Given data Block Start

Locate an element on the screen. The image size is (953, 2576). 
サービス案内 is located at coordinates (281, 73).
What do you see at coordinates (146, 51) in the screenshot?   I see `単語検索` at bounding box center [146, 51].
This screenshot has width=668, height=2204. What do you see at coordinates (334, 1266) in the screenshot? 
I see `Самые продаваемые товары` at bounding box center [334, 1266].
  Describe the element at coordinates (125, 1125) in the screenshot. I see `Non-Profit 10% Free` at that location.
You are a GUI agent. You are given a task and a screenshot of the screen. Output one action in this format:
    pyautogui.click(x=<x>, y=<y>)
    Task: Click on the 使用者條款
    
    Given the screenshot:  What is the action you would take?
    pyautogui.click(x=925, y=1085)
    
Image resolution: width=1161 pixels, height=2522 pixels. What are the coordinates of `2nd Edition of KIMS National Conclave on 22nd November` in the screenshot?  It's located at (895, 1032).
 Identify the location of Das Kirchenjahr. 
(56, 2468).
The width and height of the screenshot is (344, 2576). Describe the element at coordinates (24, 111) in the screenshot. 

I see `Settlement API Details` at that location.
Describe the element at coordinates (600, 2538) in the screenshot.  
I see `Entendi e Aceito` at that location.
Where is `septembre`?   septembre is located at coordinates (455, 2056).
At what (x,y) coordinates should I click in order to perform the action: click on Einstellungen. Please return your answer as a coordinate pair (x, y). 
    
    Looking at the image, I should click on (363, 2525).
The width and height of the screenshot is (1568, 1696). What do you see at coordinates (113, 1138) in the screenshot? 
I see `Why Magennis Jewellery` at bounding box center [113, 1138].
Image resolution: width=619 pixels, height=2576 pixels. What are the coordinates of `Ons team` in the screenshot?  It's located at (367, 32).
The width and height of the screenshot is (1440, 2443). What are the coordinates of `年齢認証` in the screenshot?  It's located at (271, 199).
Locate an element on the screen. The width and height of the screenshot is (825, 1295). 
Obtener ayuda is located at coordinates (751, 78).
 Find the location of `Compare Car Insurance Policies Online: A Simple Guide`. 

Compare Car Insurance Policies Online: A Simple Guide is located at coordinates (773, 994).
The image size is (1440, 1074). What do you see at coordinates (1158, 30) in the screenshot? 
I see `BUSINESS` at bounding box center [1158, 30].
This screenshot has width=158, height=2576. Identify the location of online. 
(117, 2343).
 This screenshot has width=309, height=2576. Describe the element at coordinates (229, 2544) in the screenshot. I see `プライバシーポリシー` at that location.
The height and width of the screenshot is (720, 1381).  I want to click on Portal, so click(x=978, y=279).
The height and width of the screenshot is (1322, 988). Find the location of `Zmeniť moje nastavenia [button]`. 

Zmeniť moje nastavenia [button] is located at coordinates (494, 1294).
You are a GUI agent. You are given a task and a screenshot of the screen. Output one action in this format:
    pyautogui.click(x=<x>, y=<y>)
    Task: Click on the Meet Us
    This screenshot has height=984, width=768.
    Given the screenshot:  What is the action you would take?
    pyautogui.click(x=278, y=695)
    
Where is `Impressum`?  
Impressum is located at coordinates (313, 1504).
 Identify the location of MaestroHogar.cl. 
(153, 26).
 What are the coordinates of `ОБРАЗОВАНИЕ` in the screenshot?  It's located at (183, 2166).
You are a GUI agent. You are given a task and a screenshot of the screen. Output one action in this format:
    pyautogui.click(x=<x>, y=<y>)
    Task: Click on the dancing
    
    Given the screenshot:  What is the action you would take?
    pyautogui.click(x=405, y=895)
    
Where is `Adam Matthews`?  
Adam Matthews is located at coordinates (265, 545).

Given data Block End

The task:
The data above, all of it, needs to be output exactly as written.

Answer space:
Locate an element on the screen. The image size is (953, 2576). 
サービス案内 is located at coordinates (281, 73).
What do you see at coordinates (146, 51) in the screenshot?   I see `単語検索` at bounding box center [146, 51].
This screenshot has width=668, height=2204. What do you see at coordinates (334, 1266) in the screenshot? 
I see `Самые продаваемые товары` at bounding box center [334, 1266].
  Describe the element at coordinates (125, 1125) in the screenshot. I see `Non-Profit 10% Free` at that location.
You are a GUI agent. You are given a task and a screenshot of the screen. Output one action in this format:
    pyautogui.click(x=<x>, y=<y>)
    Task: Click on the 使用者條款
    
    Given the screenshot:  What is the action you would take?
    pyautogui.click(x=925, y=1085)
    
Image resolution: width=1161 pixels, height=2522 pixels. What are the coordinates of `2nd Edition of KIMS National Conclave on 22nd November` in the screenshot?  It's located at (895, 1032).
 Identify the location of Das Kirchenjahr. 
(56, 2468).
The width and height of the screenshot is (344, 2576). Describe the element at coordinates (24, 111) in the screenshot. 

I see `Settlement API Details` at that location.
Describe the element at coordinates (600, 2538) in the screenshot.  
I see `Entendi e Aceito` at that location.
Where is `septembre`?   septembre is located at coordinates (455, 2056).
At what (x,y) coordinates should I click in order to perform the action: click on Einstellungen. Please return your answer as a coordinate pair (x, y). 
    
    Looking at the image, I should click on (363, 2525).
The width and height of the screenshot is (1568, 1696). What do you see at coordinates (113, 1138) in the screenshot? 
I see `Why Magennis Jewellery` at bounding box center [113, 1138].
Image resolution: width=619 pixels, height=2576 pixels. What are the coordinates of `Ons team` in the screenshot?  It's located at (367, 32).
The width and height of the screenshot is (1440, 2443). What are the coordinates of `年齢認証` in the screenshot?  It's located at (271, 199).
Locate an element on the screen. The width and height of the screenshot is (825, 1295). 
Obtener ayuda is located at coordinates (751, 78).
 Find the location of `Compare Car Insurance Policies Online: A Simple Guide`. 

Compare Car Insurance Policies Online: A Simple Guide is located at coordinates (773, 994).
The image size is (1440, 1074). What do you see at coordinates (1158, 30) in the screenshot? 
I see `BUSINESS` at bounding box center [1158, 30].
This screenshot has width=158, height=2576. Identify the location of online. 
(117, 2343).
 This screenshot has width=309, height=2576. Describe the element at coordinates (229, 2544) in the screenshot. I see `プライバシーポリシー` at that location.
The height and width of the screenshot is (720, 1381).  I want to click on Portal, so click(x=978, y=279).
The height and width of the screenshot is (1322, 988). Find the location of `Zmeniť moje nastavenia [button]`. 

Zmeniť moje nastavenia [button] is located at coordinates (494, 1294).
You are a GUI agent. You are given a task and a screenshot of the screen. Output one action in this format:
    pyautogui.click(x=<x>, y=<y>)
    Task: Click on the Meet Us
    This screenshot has height=984, width=768.
    Given the screenshot:  What is the action you would take?
    pyautogui.click(x=278, y=695)
    
Where is `Impressum`?  
Impressum is located at coordinates (313, 1504).
 Identify the location of MaestroHogar.cl. 
(153, 26).
 What are the coordinates of `ОБРАЗОВАНИЕ` in the screenshot?  It's located at (183, 2166).
You are a GUI agent. You are given a task and a screenshot of the screen. Output one action in this format:
    pyautogui.click(x=<x>, y=<y>)
    Task: Click on the dancing
    
    Given the screenshot:  What is the action you would take?
    pyautogui.click(x=405, y=895)
    
Where is `Adam Matthews`?  
Adam Matthews is located at coordinates (265, 545).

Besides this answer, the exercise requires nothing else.